Buried in Denmark 16 silver pieces (made mainly from Celtic and Germanic votive coins that were melted down) were accompanied by one fragment of an iron ring dated in a report by the Natmus to the 3rd century BC – when Ashoka sent an envoy of enlightened monks to Europe.
Recent carbon dating of the beeswax for the National Museum of Denmark suggests a 90% probability that the Cauldron was made between 93-144 AD – during the reign of Roman emperors Trajan and Hadrian.
A mind-boggling scenario that matches all historical dates presents itself. Made as a project to promote peace in the Roman Empire the Cauldron was designed at the same time as the Pantheon in Rome based on the “mystic numbers of Pythagoras”. Plutarch, a contemporary of Hadrian and priest in Delphi, described in an essay with 21 chapters “On the ‘E’ at Delphi’ the exact same information that was later used to design definitions for the rune symbols in Scandinavia.

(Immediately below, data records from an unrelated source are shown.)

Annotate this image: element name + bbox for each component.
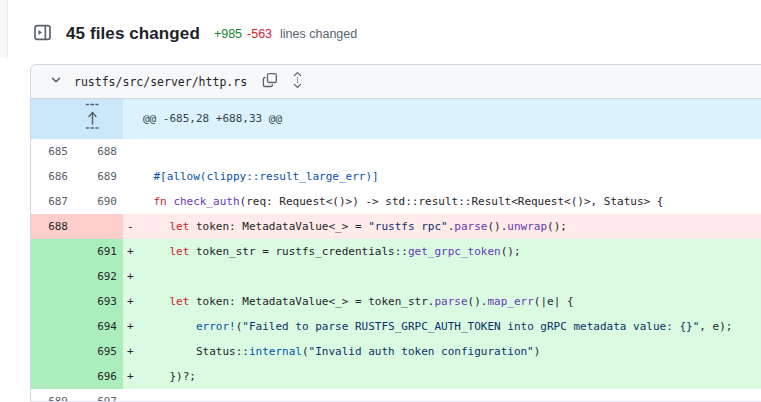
lines-changed-label: lines changed [280,27,357,41]
code-cell: #[allow(clippy::result_large_err)] [123,164,761,189]
new-line-number[interactable]: 690 [78,189,123,214]
diff-row: 695+ Status::internal("Invalid auth toke… [31,339,761,364]
old-line-number[interactable] [31,239,78,264]
diff-row: 691+ let token_str = rustfs_credentials:… [31,239,761,264]
diff-row: 693+ let token: MetadataValue<_> = token… [31,289,761,314]
old-line-number[interactable]: 688 [31,214,78,239]
diff-marker: + [127,239,143,264]
diff-row: 686689 #[allow(clippy::result_large_err)… [31,164,761,189]
diff-row: 696+ })?; [31,364,761,389]
new-line-number[interactable]: 695 [78,339,123,364]
new-line-number[interactable]: 691 [78,239,123,264]
new-line-number[interactable] [78,214,123,239]
diff-marker: + [127,364,143,389]
diff-page: 45 files changed +985 -563 lines changed… [0,0,761,402]
diff-marker: + [127,264,143,289]
file-header-bar: rustfs/src/server/http.rs [31,65,761,99]
old-line-number[interactable]: 687 [31,189,78,214]
files-changed-title: 45 files changed [66,24,200,44]
code-cell [123,139,761,164]
copy-icon [262,72,278,91]
deletions-count: -563 [247,27,272,41]
old-line-number[interactable]: 686 [31,164,78,189]
code-cell: + })?; [123,364,761,389]
old-line-number[interactable] [31,314,78,339]
copy-path-button[interactable] [260,70,280,93]
files-changed-header: 45 files changed +985 -563 lines changed [33,22,357,46]
file-diff-panel: rustfs/src/server/http.rs [30,64,761,402]
new-line-number[interactable]: 689 [78,164,123,189]
code-cell: + let token: MetadataValue<_> = token_st… [123,289,761,314]
diff-marker: + [127,314,143,339]
diff-row: 692+ [31,264,761,289]
hunk-header-text: @@ -685,28 +688,33 @@ [123,99,282,139]
sidebar-expand-icon [33,23,52,45]
additions-count: +985 [214,27,242,41]
new-line-number[interactable]: 694 [78,314,123,339]
diff-row: 694+ error!("Failed to parse RUSTFS_GRPC… [31,314,761,339]
panel-edge-divider [0,0,8,58]
new-line-number[interactable]: 693 [78,289,123,314]
sidebar-toggle-button[interactable] [33,24,53,44]
diff-row: 687690 fn check_auth(req: Request<()>) -… [31,189,761,214]
diff-marker: + [127,339,143,364]
diff-marker: + [127,289,143,314]
collapse-file-button[interactable] [48,72,64,91]
old-line-number[interactable] [31,364,78,389]
diff-rows-container: 685688686689 #[allow(clippy::result_larg… [31,139,761,402]
code-cell: + [123,264,761,289]
expand-all-hunks-button[interactable] [289,69,306,94]
old-line-number[interactable]: 685 [31,139,78,164]
unfold-vertical-icon [291,71,304,92]
old-line-number[interactable] [31,339,78,364]
chevron-down-icon [50,74,62,89]
old-line-number[interactable] [31,289,78,314]
code-cell: + let token_str = rustfs_credentials::ge… [123,239,761,264]
old-line-number[interactable] [31,264,78,289]
code-cell: + error!("Failed to parse RUSTFS_GRPC_AU… [123,314,761,339]
new-line-number[interactable]: 696 [78,364,123,389]
expand-hunk-up-button[interactable] [31,99,123,139]
hunk-header-row: @@ -685,28 +688,33 @@ [31,99,761,139]
code-cell: fn check_auth(req: Request<()>) -> std::… [123,189,761,214]
file-path: rustfs/src/server/http.rs [74,75,247,89]
new-line-number[interactable]: 688 [78,139,123,164]
code-cell: + Status::internal("Invalid auth token c… [123,339,761,364]
new-line-number[interactable]: 692 [78,264,123,289]
code-cell: - let token: MetadataValue<_> = "rustfs … [123,214,761,239]
diff-marker: - [127,214,143,239]
diff-row: 688- let token: MetadataValue<_> = "rust… [31,214,761,239]
diff-row: 685688 [31,139,761,164]
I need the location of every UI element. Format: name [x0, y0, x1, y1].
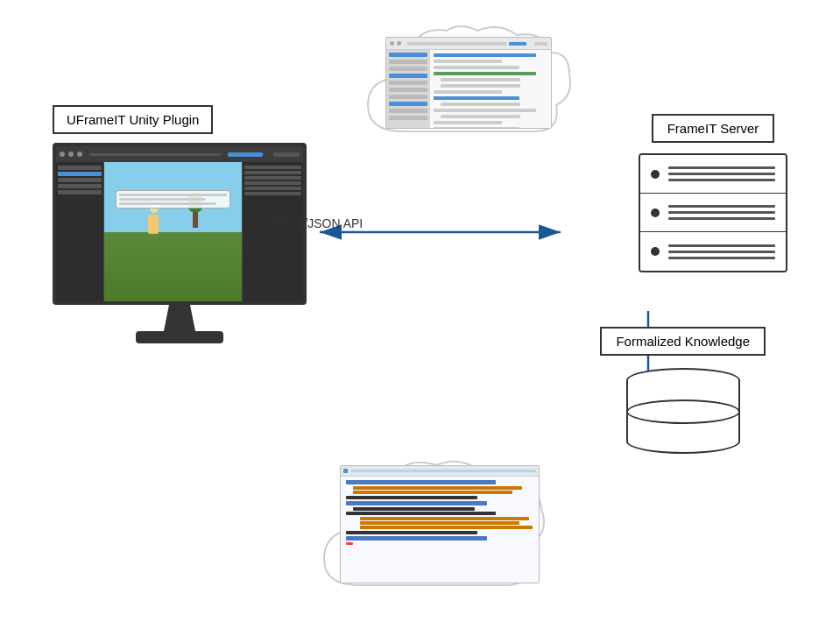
db-middle-line: [626, 399, 740, 424]
toolbar-dot-1: [60, 152, 65, 157]
server-dot-2: [651, 208, 660, 217]
server-section: FrameIT Server: [639, 114, 787, 272]
cloud-bottom-screenshot: [340, 465, 540, 583]
server-line-2c: [668, 217, 775, 220]
knowledge-label: Formalized Knowledge: [616, 334, 750, 349]
server-line-2b: [668, 211, 775, 214]
database-icon: [626, 368, 740, 454]
server-line-1a: [668, 166, 775, 169]
server-line-3b: [668, 251, 775, 253]
monitor: [53, 143, 307, 343]
ss-bottom-toolbar: [341, 466, 539, 477]
diagram-container: UFrameIT Unity Plugin: [0, 0, 840, 629]
knowledge-section: Formalized Knowledge: [600, 327, 766, 454]
unity-sidebar: [56, 162, 104, 301]
plugin-label: UFrameIT Unity Plugin: [67, 112, 199, 127]
server-line-3c: [668, 257, 775, 259]
toolbar-dot-3: [77, 152, 82, 157]
server-row-3: [640, 232, 786, 271]
ss-toolbar: [386, 38, 551, 50]
cloud-top-screenshot: [385, 37, 552, 129]
monitor-screen: [53, 143, 307, 305]
db-body: [626, 380, 740, 442]
ss-body: [386, 50, 551, 128]
server-label: FrameIT Server: [667, 121, 759, 136]
plugin-label-box: UFrameIT Unity Plugin: [53, 105, 213, 134]
unity-right-panel: [242, 162, 303, 301]
server-line-2a: [668, 205, 775, 208]
cloud-bottom: [315, 449, 561, 603]
unity-main: [56, 162, 303, 301]
toolbar-dot-2: [68, 152, 74, 157]
unity-toolbar: [56, 146, 303, 162]
ss-code-area: [430, 50, 551, 128]
server-dot-1: [651, 170, 660, 179]
api-text: REST/JSON API: [272, 216, 363, 230]
server-stack: [639, 153, 787, 272]
server-line-1b: [668, 173, 775, 175]
server-line-3a: [668, 244, 775, 247]
server-row-1: [640, 155, 786, 194]
server-lines-2: [668, 205, 775, 220]
ss-dot-2: [397, 41, 401, 46]
server-dot-3: [651, 247, 660, 256]
knowledge-label-box: Formalized Knowledge: [600, 327, 766, 356]
server-label-box: FrameIT Server: [652, 114, 775, 143]
plugin-section: UFrameIT Unity Plugin: [53, 105, 307, 343]
monitor-base: [136, 331, 223, 343]
unity-game-view: [104, 162, 242, 301]
api-label: REST/JSON API: [272, 216, 363, 230]
server-lines-1: [668, 166, 775, 181]
server-line-1c: [668, 179, 775, 181]
cloud-top: [359, 18, 578, 158]
server-row-2: [640, 194, 786, 232]
ss-sidebar: [386, 50, 430, 128]
ss-dot-1: [390, 41, 394, 46]
server-lines-3: [668, 244, 775, 259]
ss-bottom-code: [341, 477, 539, 549]
monitor-stand: [153, 305, 206, 331]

If the Gundestrup Cauldron was designed in Rome as a key to reintroduce the mystic numbers of Pythagoras, the first one to call himself a philosopher – a lover of wisdom – the Cauldron was not “Viking loot” as described, but a highly prized votive object, a symbol of peace and wisdom that was protected from destruction for centuries. The Cauldron contained the key to the practice of the “dialectics of philosophy” that was carefully protected by advanced meditators for up to a thousand years before it was disassembled and carefully buried at Gundestrup in Denmark when meditation practices were under sever threat and banned in Southern Europe.
Whatever the original conventional history of the Cauldron may be, its meaning at every level – from the main plates to the smallest individual markings in the silver – represents the universal truth about existence in the cycle of life as taught by the Buddha in India in the 6th century BC.
Read more: www.lostlinksofbuddhism.com
Read more: www.settiwessels.com
Texts of lost links of Buddhism in Europe: www.settiwessels.com Gundestrup Cauldron: a meditation diagram ● (Did Pythagoras make the Phaistos disk? ● Mystery of Maeshowe Orkney ● Golden Collars of Sweden and the ‘E’ at Delphi ● Etruscan symbols universal language of the heart)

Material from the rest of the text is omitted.